AI is a choice (that is, it can probably be ignored, if we don't like it). I'm not sure why people think (negative forms of) AI are in some way inevitable. A lot of people are already afraid of losing their jobs right now, where we can't even fathom the basics of intelligence. I don't think humanity would just let some of the negative forms of AI we all seem so afraid of happen.


"I don't think humanity would just let some of the negative forms of AI we all seem so afraid of happen."

Government and corporations are the ones who will make that call.

Government = Wolf

Corporation = Fox

Average Joe = Sheep

Most of the sheep are protected by a cage; it takes a lot of mental power to operate in the increasingly technical world we've created.

Solve AI and you've removed that cage. Sure we'll still need some sheep but no where near as many as we have right now.
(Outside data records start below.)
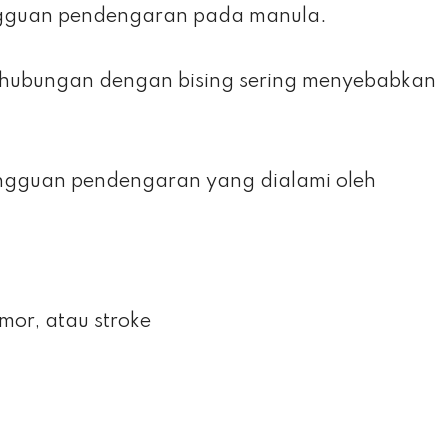
gguan pendengaran pada manula.
ubungan dengan bising sering menyebabkan
gangguan pendengaran yang dialami oleh
umor, atau stroke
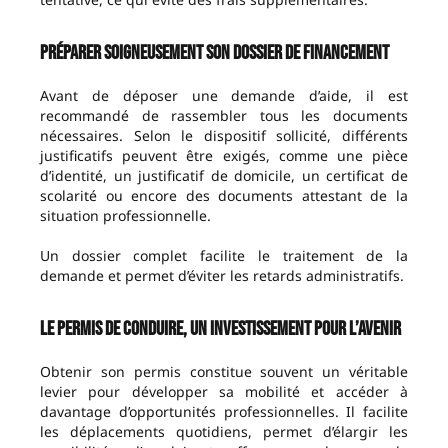
Préparer soigneusement son dossier de financement
Avant de déposer une demande d’aide, il est
recommandé de rassembler tous les documents
nécessaires. Selon le dispositif sollicité, différents
justificatifs peuvent être exigés, comme une pièce
d’identité, un justificatif de domicile, un certificat de
scolarité ou encore des documents attestant de la
situation professionnelle.
Un dossier complet facilite le traitement de la
demande et permet d’éviter les retards administratifs.
Le permis de conduire, un investissement pour l’avenir
Obtenir son permis constitue souvent un véritable
levier pour développer sa mobilité et accéder à
davantage d’opportunités professionnelles. Il facilite
les déplacements quotidiens, permet d’élargir les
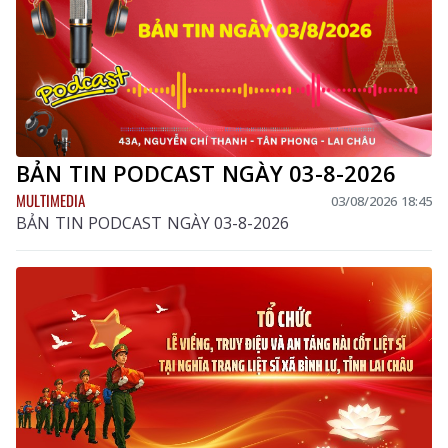
BẢN TIN PODCAST NGÀY 03-8-2026
MULTIMEDIA
03/08/2026 18:45
BẢN TIN PODCAST NGÀY 03-8-2026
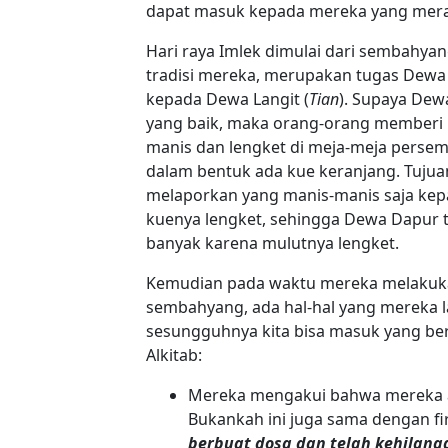
dapat masuk kepada mereka yang meray
Hari raya Imlek dimulai dari sembahy
tradisi mereka, merupakan tugas Dewa
kepada Dewa Langit (
Tian
). Supaya De
yang baik, maka orang-orang member
manis dan lengket di meja-meja persem
dalam bentuk ada kue keranjang. Tuju
melaporkan yang manis-manis saja kep
kuenya lengket, sehingga Dewa Dapur t
banyak karena mulutnya lengket.
Kemudian pada waktu mereka melakukan
sembahyang, ada hal-hal yang mereka 
sesungguhnya kita bisa masuk yang b
Alkitab:
Mereka mengakui bahwa mereka a
Bukankah ini juga sama dengan f
berbuat dosa dan telah kehilang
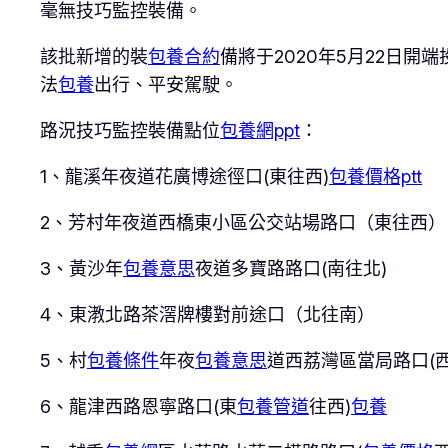
毫無技巧監控裝備。
該批新增的裝
包養合約
備將于2020年5月22日開
法
包養
出行、平安駕駛。
路況技巧監控裝備點位
包養網ppt
：
1、龍溪年夜道花廣博途徑口(東往西)
包養價格ptt
2、芳村年夜道西橋東小區公交站場路口（東往西）
3、黃沙年
包養意思
夜道多寶路路口(南往北)
4、東漖北路茶滘牌樓對前途口（北往南）
5、村
包養條件
年夜
包養意思
道西荔灣區當局路口(西
6、龍津西路恩寧路口(東
包養管道
往西)
包養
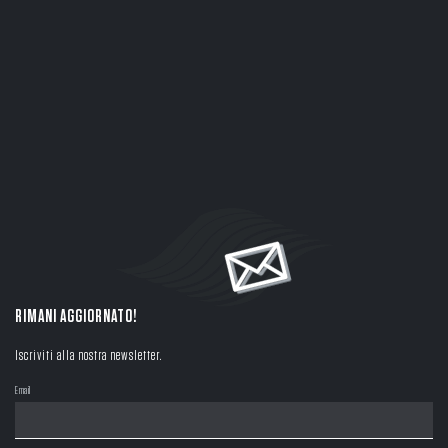
RIMANI AGGIORNATO!
Iscriviti alla nostra newsletter.
Email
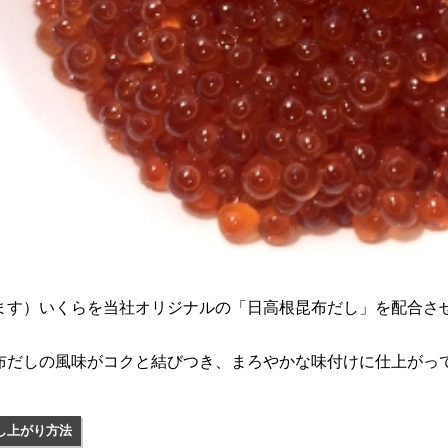
ます）いくらを当社オリジナルの「日高根昆布だし」を配合さ
布だしの風味がコクと結びつき、まろやかな味付けに仕上がっ
し上がり方法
Most will be made redundant.

The sheep today that are living fulfilling and happy lives because of their ability to process knowledge marvel at the possibilities of AI and how it could push the species forward but forget to consider what their own role would be in a world where machines are both stronger and infinitely smarter than any human.


I'd modify your metaphor slightly:

Government = The farmer

AI = Plant-based diet

Naively, everyone eating a plant-based diet is great for sheep, but it's hard to imagine a world where the farmer still feeds them.
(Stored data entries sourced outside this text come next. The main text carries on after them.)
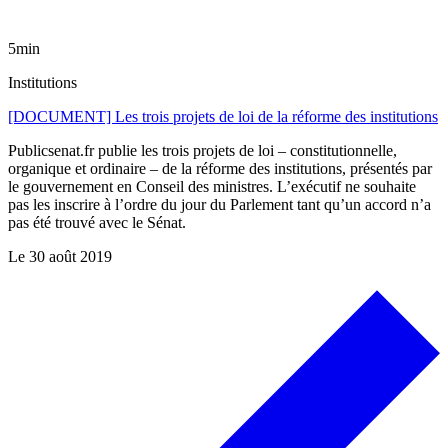
5min
Institutions
[DOCUMENT] Les trois projets de loi de la réforme des institutions
Publicsenat.fr publie les trois projets de loi – constitutionnelle,
organique et ordinaire – de la réforme des institutions, présentés par
le gouvernement en Conseil des ministres. L’exécutif ne souhaite
pas les inscrire à l’ordre du jour du Parlement tant qu’un accord n’a
pas été trouvé avec le Sénat.
Le
30 août 2019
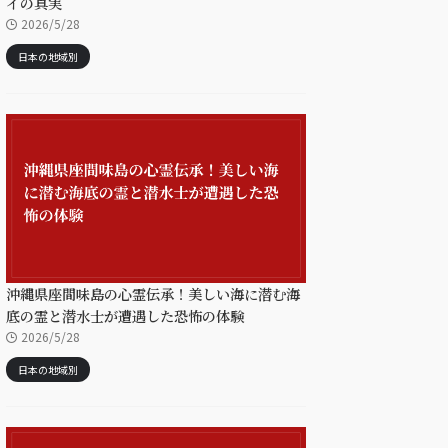
イの真実
2026/5/28
日本の地域別
沖縄県座間味島の心霊伝承！美しい海に潜む海
底の霊と潜水士が遭遇した恐怖の体験
2026/5/28
日本の地域別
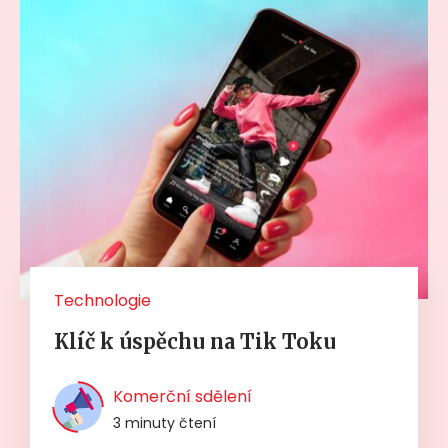
Technologie
Klíč k úspěchu na Tik Toku
Komerční sdělení
3 minuty čtení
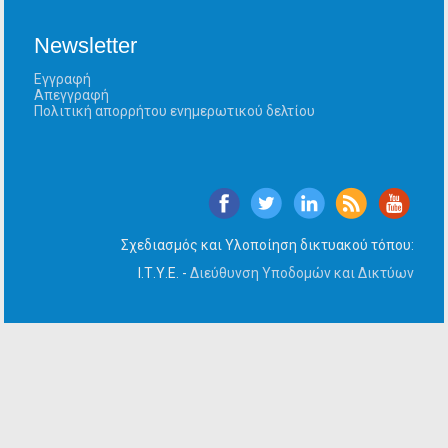
Newsletter
Εγγραφή
Απεγγραφή
Πολιτική απορρήτου ενημερωτικού δελτίου
Σχεδιασμός και Υλοποίηση δικτυακού τόπου:
Ι.Τ.Υ.Ε. -
Διεύθυνση Υποδομών και Δικτύων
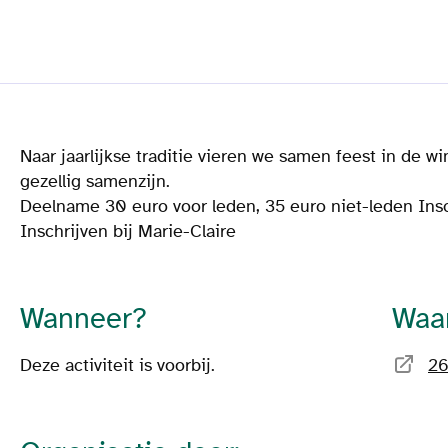
Naar jaarlijkse traditie vieren we samen feest in de wi
gezellig samenzijn.
Deelname 30 euro voor leden, 35 euro niet-leden Insc
Inschrijven bij Marie-Claire
Wanneer?
Waa
Deze activiteit is voorbij.
2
Governments and corporations are nothing without your Average Joe, in fact, they are just a collection of Average Joes. So I fail to see the analogy here.


In this situation, heads of state and corporate executives are as much 'Average Joes' as kings and queens were a few centuries ago.


Yes, but a government and a corporation is much more than their head of state and corporate executive. If the actions of the government have a significant negative effect on a majority of the population, you can be quite sure that the government will be overturned at some point.


Who's going to do the overturning, though? If all you need is mental labor and capital, and AIs can supply mental labor for anyone... Well, the current holders of capital are going to have quite the advantage.


Tech is not a choice, especially when there are evident benefits from the tech. Like for instance was agriculture a choice, yes maybe for a small while after it was invented. After that it was no longer a choice. Now it's not a choice at all. AI will be much quicker.


Tech is most definitely optional: Nuclear energy was for a while considered a great option, but now a lot of people are (unfairly IMO) turning their back on it, and you see that there isn't as significant a number of new plants built (just to give an example)


Nuclear Energy was a cover story for weapons manufacturing.


I think nuclear weapons are a good example of how dangerous technology isn't a choice. When other parties have the ability to advance a technology, you no longer have the option of ignoring it. We can't put that cat back in the bag, and now we live in a world where an accident risks killing billions of people.

As technology advances, we run the risk that the strategic calculus changes in favour of one party pre-emptively attacking the others.